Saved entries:
◇ ◇ ◇ ◇ ◇
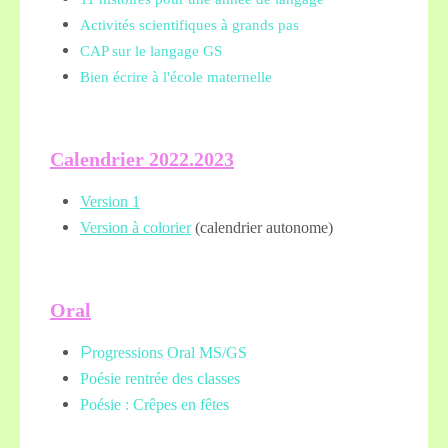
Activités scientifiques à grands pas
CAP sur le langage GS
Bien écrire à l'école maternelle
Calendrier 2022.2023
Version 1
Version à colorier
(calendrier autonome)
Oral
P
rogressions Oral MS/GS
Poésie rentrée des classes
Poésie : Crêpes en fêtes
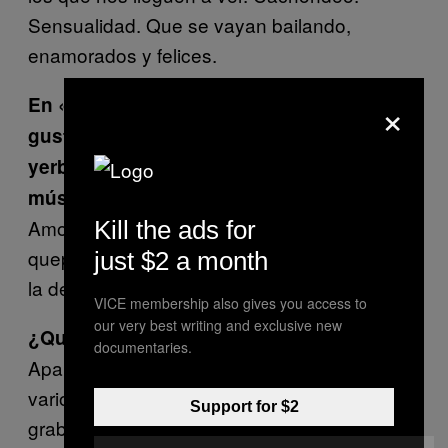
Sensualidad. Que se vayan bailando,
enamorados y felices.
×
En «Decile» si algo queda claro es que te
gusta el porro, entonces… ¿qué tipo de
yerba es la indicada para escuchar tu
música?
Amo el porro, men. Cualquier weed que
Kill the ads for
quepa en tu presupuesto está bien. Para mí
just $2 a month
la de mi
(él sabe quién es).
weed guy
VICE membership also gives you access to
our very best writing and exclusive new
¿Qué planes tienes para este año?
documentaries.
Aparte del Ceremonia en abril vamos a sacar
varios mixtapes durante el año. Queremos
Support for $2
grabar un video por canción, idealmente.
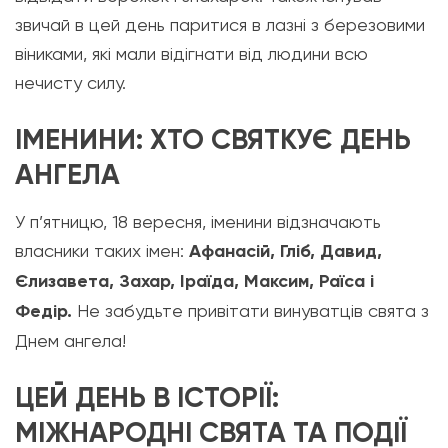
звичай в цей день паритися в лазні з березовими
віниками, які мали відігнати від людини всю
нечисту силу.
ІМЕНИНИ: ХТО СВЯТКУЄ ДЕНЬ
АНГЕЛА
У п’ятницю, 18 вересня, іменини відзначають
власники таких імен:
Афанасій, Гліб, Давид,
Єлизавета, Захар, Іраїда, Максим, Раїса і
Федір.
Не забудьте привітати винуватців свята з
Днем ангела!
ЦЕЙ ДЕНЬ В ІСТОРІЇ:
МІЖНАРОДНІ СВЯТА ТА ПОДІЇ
◇ ◇ ◇ ◇ ◇
- _Instructions for the task_:
Using the records above, report how many lines include "weed", with no words around the number.

- _Problem solution_:
2